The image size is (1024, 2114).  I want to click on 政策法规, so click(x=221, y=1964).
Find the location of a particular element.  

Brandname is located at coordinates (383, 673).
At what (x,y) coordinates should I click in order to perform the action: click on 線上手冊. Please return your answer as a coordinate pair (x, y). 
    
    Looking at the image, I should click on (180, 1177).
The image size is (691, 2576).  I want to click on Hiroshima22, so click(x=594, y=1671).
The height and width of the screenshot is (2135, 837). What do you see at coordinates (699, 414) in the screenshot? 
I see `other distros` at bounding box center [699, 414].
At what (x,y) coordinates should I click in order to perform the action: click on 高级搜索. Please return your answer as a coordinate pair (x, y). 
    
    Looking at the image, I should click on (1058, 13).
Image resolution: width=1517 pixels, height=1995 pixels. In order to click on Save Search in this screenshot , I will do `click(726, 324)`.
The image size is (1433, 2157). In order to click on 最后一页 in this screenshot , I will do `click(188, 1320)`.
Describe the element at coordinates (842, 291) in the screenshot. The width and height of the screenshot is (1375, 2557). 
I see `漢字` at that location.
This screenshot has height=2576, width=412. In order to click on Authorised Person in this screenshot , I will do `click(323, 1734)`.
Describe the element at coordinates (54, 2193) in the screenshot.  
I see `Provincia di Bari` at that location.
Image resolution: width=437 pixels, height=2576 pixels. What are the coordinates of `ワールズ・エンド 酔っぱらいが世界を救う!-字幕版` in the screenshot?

◆ ◆ ◆ ◆ ◆ ◆ ◆

Please copy each entry. Leave nothing out.

The image size is (1024, 2114).  I want to click on 政策法规, so click(x=221, y=1964).
Find the location of a particular element.  

Brandname is located at coordinates (383, 673).
At what (x,y) coordinates should I click in order to perform the action: click on 線上手冊. Please return your answer as a coordinate pair (x, y). 
    
    Looking at the image, I should click on (180, 1177).
The image size is (691, 2576).  I want to click on Hiroshima22, so click(x=594, y=1671).
The height and width of the screenshot is (2135, 837). What do you see at coordinates (699, 414) in the screenshot? 
I see `other distros` at bounding box center [699, 414].
At what (x,y) coordinates should I click in order to perform the action: click on 高级搜索. Please return your answer as a coordinate pair (x, y). 
    
    Looking at the image, I should click on (1058, 13).
Image resolution: width=1517 pixels, height=1995 pixels. In order to click on Save Search in this screenshot , I will do `click(726, 324)`.
The image size is (1433, 2157). In order to click on 最后一页 in this screenshot , I will do `click(188, 1320)`.
Describe the element at coordinates (842, 291) in the screenshot. The width and height of the screenshot is (1375, 2557). 
I see `漢字` at that location.
This screenshot has height=2576, width=412. In order to click on Authorised Person in this screenshot , I will do `click(323, 1734)`.
Describe the element at coordinates (54, 2193) in the screenshot.  
I see `Provincia di Bari` at that location.
Image resolution: width=437 pixels, height=2576 pixels. What are the coordinates of `ワールズ・エンド 酔っぱらいが世界を救う!-字幕版` in the screenshot?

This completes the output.